Young Emma nodded. “In the Miracle Cloaks factory.”

“Listen, I’ll go out and find out what’s going on. Don’t you budge.”

Every time the door swung open, Emma whispered, “Please,
please,” fingers crossed, heart rapping. The last straggler was settled, wounds dressed, and still Emma waited.

She was slumped in a sleeping heap on the counter when Emma Goldman’s voice woke her. “Little Emma Blau.”

“Did you find out?”

The woman took one of Emma’s hands in hers. “It was the Miracle Cloaks factory. An explosion in the basement. Probably the benzene from the cleaners.”

“My parents? Did you see them?”

“No.”

“Are they at the hospital? Can you take me there? You can say I’m sixteen. I’ll visit Dov, too. Let’s go right away.” Young Emma jumped off the counter.

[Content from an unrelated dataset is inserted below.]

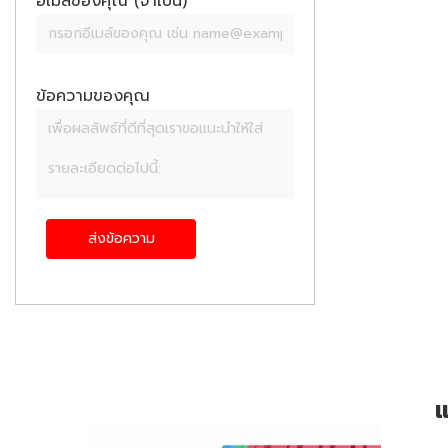
อีเมล์ของคุณ (จำเป็น)
ข้อความของคุณ
แ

The woman held her back. “Wait a minute. Here, drink this.” She held out a bottle and Emma took a swig, gasping at the bitterness of it. “The firemen couldn’t get anyone out of the building,” Emma Goldman said, her arm around young Emma’s waist. “The doors were locked so the boss could inspect the workers for pilfering before they left. I’m sorry, dear.”

“My mother?”

“No, Emma. Nobody got out.”

T
HE GARMENT
was finished. Emma looked at the
kittel
she had sewn. Her father used to wear a
kittel
at the seder and on Yom Kippur. “A simple and pure garment,” he would say. “Unadorned. And so in this we greet God on the holiest days, and in this we shall greet Him when we are buried.”

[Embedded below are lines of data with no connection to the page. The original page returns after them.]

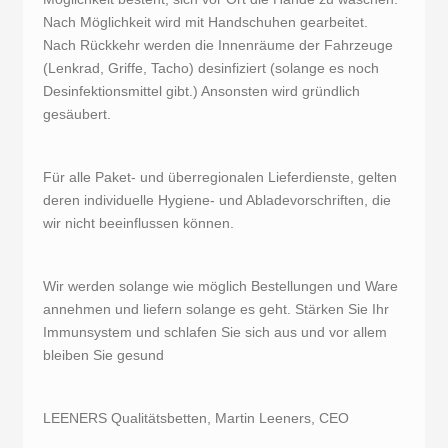
Nach Möglichkeit wird mit Handschuhen gearbeitet.
Nach Rückkehr werden die Innenräume der Fahrzeuge
(Lenkrad, Griffe, Tacho) desinfiziert (solange es noch
Desinfektionsmittel gibt.) Ansonsten wird gründlich
gesäubert.
Für alle Paket- und überregionalen Lieferdienste, gelten
deren individuelle Hygiene- und Abladevorschriften, die
wir nicht beeinflussen können.
Wir werden solange wie möglich Bestellungen und Ware
annehmen und liefern solange es geht. Stärken Sie Ihr
Immunsystem und schlafen Sie sich aus und vor allem
bleiben Sie gesund
LEENERS Qualitätsbetten, Martin Leeners, CEO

“So you’re finished,” the Traveler said.

“Yes.” Emma leaned back in her chair. “Finally it’s finished. And I’m going to wear it.” She began to shed her woolen patchwork—the jacket sleeve, the blue shirtwaist. From below came crying and Misha’s voice. “She’s burning up.”

“Ready to go then?”

“Yes.” Emma reached for the
kittel.

The Traveler snatched the white robe and held it behind his back. “Just a minute. I had a look up there at the old days. Now it’s your turn Emma. Come on, now.”

Emma tilted her face upward. “But that’s our old apartment,” she said. “We moved out when I was five.”

A
WOMAN
in a cotton nightgown, the collar threaded with red ribbon, sat on a narrow, straight-backed chair, rocking a cradle with her left hand. Her hair was in two long brown braids flecked with gold, her lips quivering in a half-smile. Between her knees stood a little girl about five years old, with eyes like midnight, her hands balled into fists and her cheeks red with indignation.

“Next time Papa hits me, I hit him back,” she said.

“A little girl should respect her papa. He was very sad to hit you. He only did it to teach you. How could you throw his holy book onto the floor and jump on it, Emma?”

“I wanted to see if God’s in the book. God isn’t. The book tore. It’s just paper. I told Papa. If God was in the book it wouldn’t tear.”

The woman lifted her onto her lap. “I will tell you a secret if you promise not to aggravate your papa.”

“What?”

“Do you promise?”

“Yes.”

“Good, and I know my daughter will keep it. The secret is that miracles aren’t as important as what you say.”